- Your instructions -
Starting with the line that contains "ou apenas tra", copy every remaining line of the data below exactly, the last one included.

(Records from a data collection)
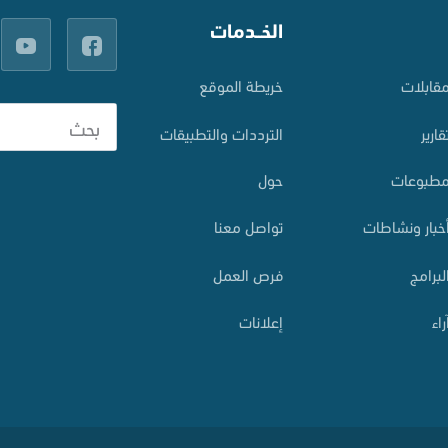
الخــدمات
قابلات
خريطة الموقع
قارير
الترددات والتطبيقات
طبوعات
حول
خبار ونشاطات
تواصل معنا
لبرامج
فرص العمل
راء
إعلانات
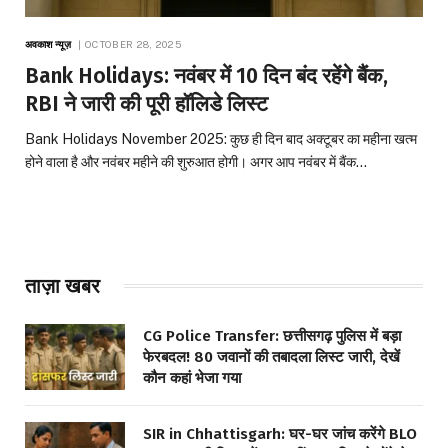
अवकाश न्यूज़
OCTOBER 28, 2025
Bank Holidays: नवंबर में 10 दिन बंद रहेंगे बैंक,
RBI ने जारी की पूरी हॉलिडे लिस्ट
Bank Holidays November 2025: कुछ ही दिन बाद अक्टूबर का महीना खत्म
होने वाला है और नवंबर महीने की शुरुआत होगी। अगर आप नवंबर में बैंक…
ताज़ा खबर
CG Police Transfer: छत्तीसगढ़ पुलिस में बड़ा
फेरबदल! 80 जवानों की तबादला लिस्ट जारी, देखें
कौन कहां भेजा गया
SIR in Chhattisgarh: घर-घर जांच करेंगे BLO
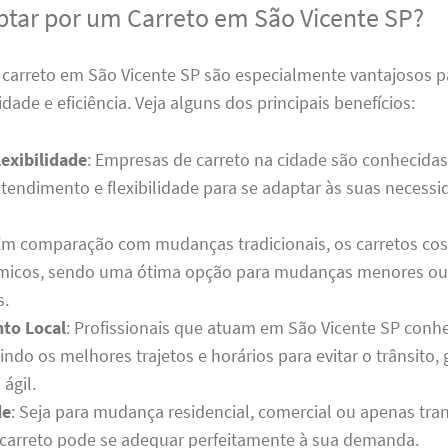
ptar por um Carreto em São Vicente SP?
e carreto em São Vicente SP são especialmente vantajosos 
idade e eficiência. Veja alguns dos principais benefícios:
lexibilidade
: Empresas de carreto na cidade são conhecidas
atendimento e flexibilidade para se adaptar às suas necess
Em comparação com mudanças tradicionais, os carretos c
micos, sendo uma ótima opção para mudanças menores ou 
s.
to Local
: Profissionais que atuam em São Vicente SP con
uindo os melhores trajetos e horários para evitar o trânsito
 ágil.
de
: Seja para mudança residencial, comercial ou apenas tra
carreto pode se adequar perfeitamente à sua demanda.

- Your solution -
: Seja para mudança residencial, comercial ou apenas tra
carreto pode se adequar perfeitamente à sua demanda.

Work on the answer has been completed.